__Given information__

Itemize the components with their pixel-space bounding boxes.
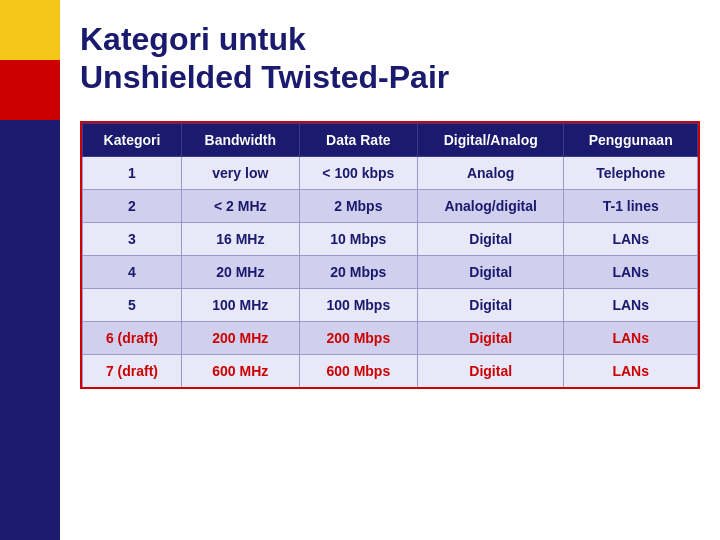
cell-datarate: 600 Mbps [299, 354, 417, 387]
cell-datarate: 10 Mbps [299, 222, 417, 255]
col-header-bandwidth: Bandwidth [181, 123, 299, 156]
cell-penggunaan: T-1 lines [564, 189, 698, 222]
cell-kategori: 4 [83, 255, 182, 288]
cell-bandwidth: 100 MHz [181, 288, 299, 321]
cell-penggunaan: Telephone [564, 156, 698, 189]
cell-bandwidth: very low [181, 156, 299, 189]
accent-yellow-block [0, 0, 60, 60]
cell-kategori: 7 (draft) [83, 354, 182, 387]
accent-bar [0, 0, 60, 540]
cell-kategori: 5 [83, 288, 182, 321]
cell-digitalanalog: Analog [417, 156, 563, 189]
table-row: 5100 MHz100 MbpsDigitalLANs [83, 288, 698, 321]
accent-red-block [0, 60, 60, 120]
col-header-datarate: Data Rate [299, 123, 417, 156]
cell-datarate: 20 Mbps [299, 255, 417, 288]
cell-penggunaan: LANs [564, 222, 698, 255]
col-header-digitalanalog: Digital/Analog [417, 123, 563, 156]
cell-bandwidth: 600 MHz [181, 354, 299, 387]
data-table-wrapper: Kategori Bandwidth Data Rate Digital/Ana… [80, 121, 700, 389]
cell-bandwidth: 20 MHz [181, 255, 299, 288]
utp-category-table: Kategori Bandwidth Data Rate Digital/Ana… [82, 123, 698, 387]
cell-datarate: 200 Mbps [299, 321, 417, 354]
cell-kategori: 2 [83, 189, 182, 222]
table-row: 6 (draft)200 MHz200 MbpsDigitalLANs [83, 321, 698, 354]
cell-kategori: 1 [83, 156, 182, 189]
cell-kategori: 3 [83, 222, 182, 255]
table-row: 316 MHz10 MbpsDigitalLANs [83, 222, 698, 255]
main-content: Kategori untuk Unshielded Twisted-Pair K… [80, 20, 700, 520]
cell-kategori: 6 (draft) [83, 321, 182, 354]
cell-datarate: 100 Mbps [299, 288, 417, 321]
cell-datarate: < 100 kbps [299, 156, 417, 189]
cell-datarate: 2 Mbps [299, 189, 417, 222]
cell-penggunaan: LANs [564, 354, 698, 387]
cell-digitalanalog: Digital [417, 354, 563, 387]
table-row: 7 (draft)600 MHz600 MbpsDigitalLANs [83, 354, 698, 387]
table-header-row: Kategori Bandwidth Data Rate Digital/Ana… [83, 123, 698, 156]
cell-digitalanalog: Digital [417, 288, 563, 321]
col-header-penggunaan: Penggunaan [564, 123, 698, 156]
slide-title: Kategori untuk Unshielded Twisted-Pair [80, 20, 700, 97]
cell-penggunaan: LANs [564, 255, 698, 288]
title-line1: Kategori untuk [80, 21, 306, 57]
cell-bandwidth: 16 MHz [181, 222, 299, 255]
cell-digitalanalog: Digital [417, 222, 563, 255]
cell-penggunaan: LANs [564, 288, 698, 321]
col-header-kategori: Kategori [83, 123, 182, 156]
cell-penggunaan: LANs [564, 321, 698, 354]
table-row: 1very low< 100 kbpsAnalogTelephone [83, 156, 698, 189]
cell-bandwidth: 200 MHz [181, 321, 299, 354]
title-line2: Unshielded Twisted-Pair [80, 59, 449, 95]
table-row: 420 MHz20 MbpsDigitalLANs [83, 255, 698, 288]
cell-bandwidth: < 2 MHz [181, 189, 299, 222]
cell-digitalanalog: Digital [417, 321, 563, 354]
cell-digitalanalog: Analog/digital [417, 189, 563, 222]
table-row: 2< 2 MHz2 MbpsAnalog/digitalT-1 lines [83, 189, 698, 222]
cell-digitalanalog: Digital [417, 255, 563, 288]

__Exercise instructions__
Reproduce all the data as it stands. The pictures are not part of the copy.

__Result__
Itemize the components with their pixel-space bounding boxes.
cell-datarate: 600 Mbps [299, 354, 417, 387]
cell-datarate: 10 Mbps [299, 222, 417, 255]
col-header-bandwidth: Bandwidth [181, 123, 299, 156]
cell-penggunaan: T-1 lines [564, 189, 698, 222]
cell-kategori: 4 [83, 255, 182, 288]
cell-bandwidth: 100 MHz [181, 288, 299, 321]
cell-penggunaan: Telephone [564, 156, 698, 189]
cell-bandwidth: very low [181, 156, 299, 189]
accent-yellow-block [0, 0, 60, 60]
cell-kategori: 7 (draft) [83, 354, 182, 387]
accent-bar [0, 0, 60, 540]
cell-kategori: 5 [83, 288, 182, 321]
cell-digitalanalog: Analog [417, 156, 563, 189]
table-row: 5100 MHz100 MbpsDigitalLANs [83, 288, 698, 321]
accent-red-block [0, 60, 60, 120]
col-header-datarate: Data Rate [299, 123, 417, 156]
cell-datarate: 20 Mbps [299, 255, 417, 288]
cell-penggunaan: LANs [564, 222, 698, 255]
col-header-digitalanalog: Digital/Analog [417, 123, 563, 156]
cell-bandwidth: 600 MHz [181, 354, 299, 387]
data-table-wrapper: Kategori Bandwidth Data Rate Digital/Ana… [80, 121, 700, 389]
cell-bandwidth: 20 MHz [181, 255, 299, 288]
utp-category-table: Kategori Bandwidth Data Rate Digital/Ana… [82, 123, 698, 387]
cell-datarate: 200 Mbps [299, 321, 417, 354]
cell-kategori: 2 [83, 189, 182, 222]
table-row: 6 (draft)200 MHz200 MbpsDigitalLANs [83, 321, 698, 354]
cell-kategori: 1 [83, 156, 182, 189]
cell-kategori: 3 [83, 222, 182, 255]
table-row: 316 MHz10 MbpsDigitalLANs [83, 222, 698, 255]
main-content: Kategori untuk Unshielded Twisted-Pair K… [80, 20, 700, 520]
cell-kategori: 6 (draft) [83, 321, 182, 354]
cell-datarate: 100 Mbps [299, 288, 417, 321]
cell-datarate: < 100 kbps [299, 156, 417, 189]
cell-datarate: 2 Mbps [299, 189, 417, 222]
cell-penggunaan: LANs [564, 354, 698, 387]
cell-digitalanalog: Digital [417, 354, 563, 387]
table-row: 7 (draft)600 MHz600 MbpsDigitalLANs [83, 354, 698, 387]
table-header-row: Kategori Bandwidth Data Rate Digital/Ana… [83, 123, 698, 156]
cell-digitalanalog: Digital [417, 288, 563, 321]
col-header-penggunaan: Penggunaan [564, 123, 698, 156]
slide-title: Kategori untuk Unshielded Twisted-Pair [80, 20, 700, 97]
cell-penggunaan: LANs [564, 255, 698, 288]
title-line1: Kategori untuk [80, 21, 306, 57]
cell-bandwidth: 16 MHz [181, 222, 299, 255]
cell-digitalanalog: Digital [417, 222, 563, 255]
cell-penggunaan: LANs [564, 288, 698, 321]
col-header-kategori: Kategori [83, 123, 182, 156]
cell-penggunaan: LANs [564, 321, 698, 354]
table-row: 1very low< 100 kbpsAnalogTelephone [83, 156, 698, 189]
cell-bandwidth: 200 MHz [181, 321, 299, 354]
title-line2: Unshielded Twisted-Pair [80, 59, 449, 95]
table-row: 420 MHz20 MbpsDigitalLANs [83, 255, 698, 288]
cell-bandwidth: < 2 MHz [181, 189, 299, 222]
cell-digitalanalog: Digital [417, 321, 563, 354]
cell-digitalanalog: Analog/digital [417, 189, 563, 222]
table-row: 2< 2 MHz2 MbpsAnalog/digitalT-1 lines [83, 189, 698, 222]
cell-digitalanalog: Digital [417, 255, 563, 288]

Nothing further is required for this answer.